Transcribed page contents:
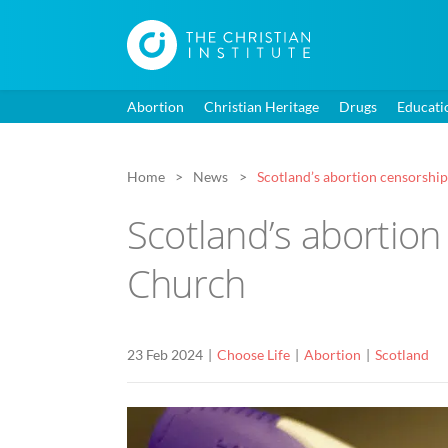
Abortion
Christian Heritage
Drugs
Educati
Home
News
Scotland’s abortion censorship
Scotland’s abortion
Church
23 Feb 2024
Choose Life
Abortion
Scotland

> EXERCISE BRIEF: Give the data again exactly, image-free.

> THE ANSWER:
Abortion
Christian Heritage
Drugs
Educati
Home
News
Scotland’s abortion censorship
Scotland’s abortion
Church
23 Feb 2024
Choose Life
Abortion
Scotland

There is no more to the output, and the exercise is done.